UDR route not applied when selecting existing vnet
Wazza22 opened this issue · 2 comments
UDR is only applied when the VNET is created as part of the deployment due to the condition statement "condition": "[equals(parameters('vnetNewOrExisting'), 'new')]" - when selecting existing vnet created earlier, the UDR is never associated to the subnet. Any chance to correct via additional logic please?
Hi @Wazza22,
Thanks for contacting Fortinet. In case of an Existing VNET and Subnet we currently indeed don't update this. If you are in a migration phase and this backend subnet contains servers the change in UDR will block all traffic to/from these servers as there are no rules/configuration on the FortiGate for it. To avoid such issues we have currently chosen to no update the UDR.
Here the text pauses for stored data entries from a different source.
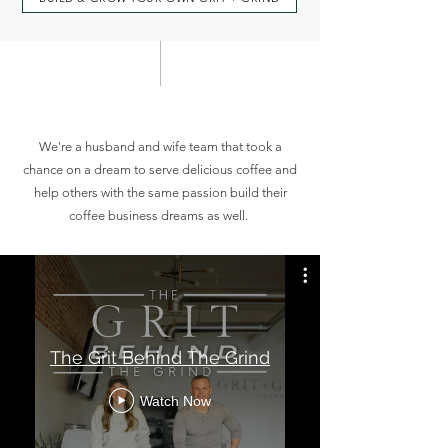
T H E J O U R N E Y
We're a husband and wife team that took a
chance on a dream to serve delicious coffee and
help others with the same passion build their
coffee business dreams as well.
The Grit Behind The Grind
Watch Now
We also don't have access to the subnet configuration in the ARM template. There are ways around it we have noticed recently. We will consider updating this in the future. Can you explain in what context where you want to have this updated in the template?
Below a snippet of ARM template on how to update the UDR of a subnet after the deployment.
{
"type": "Microsoft.Resources/deployments",
"apiVersion": "2020-06-01",
"name": "UDRUpdate",
"properties": {
"mode": "Incremental",
"template": {
"$schema": "https://schema.management.azure.com/schemas/2019-04-01/deploymentTemplate.json#",
"contentVersion": "1.0.0.0",
"resources": [
{
"type": "Microsoft.Network/virtualNetworks/subnets",
"apiVersion": "2019-09-01",
"name": "[concat(variables('vnetName'),'/',parameters('subnet1Name'))]",
"properties": {
"addressPrefix": "[reference(resourceId(resourceGroup().name, 'Microsoft.Network/virtualNetworks/subnets', variables('vnetName'), parameters('subnet1Name')), '2020-04-01').addressPrefix]",
"routeTable": {
"id": "[variables('routeTableId')]"
}
}
}
]
}
}
Regards,
Joeri
Closing the issue for now. Feel free to reopen or create a new one in case you need more information.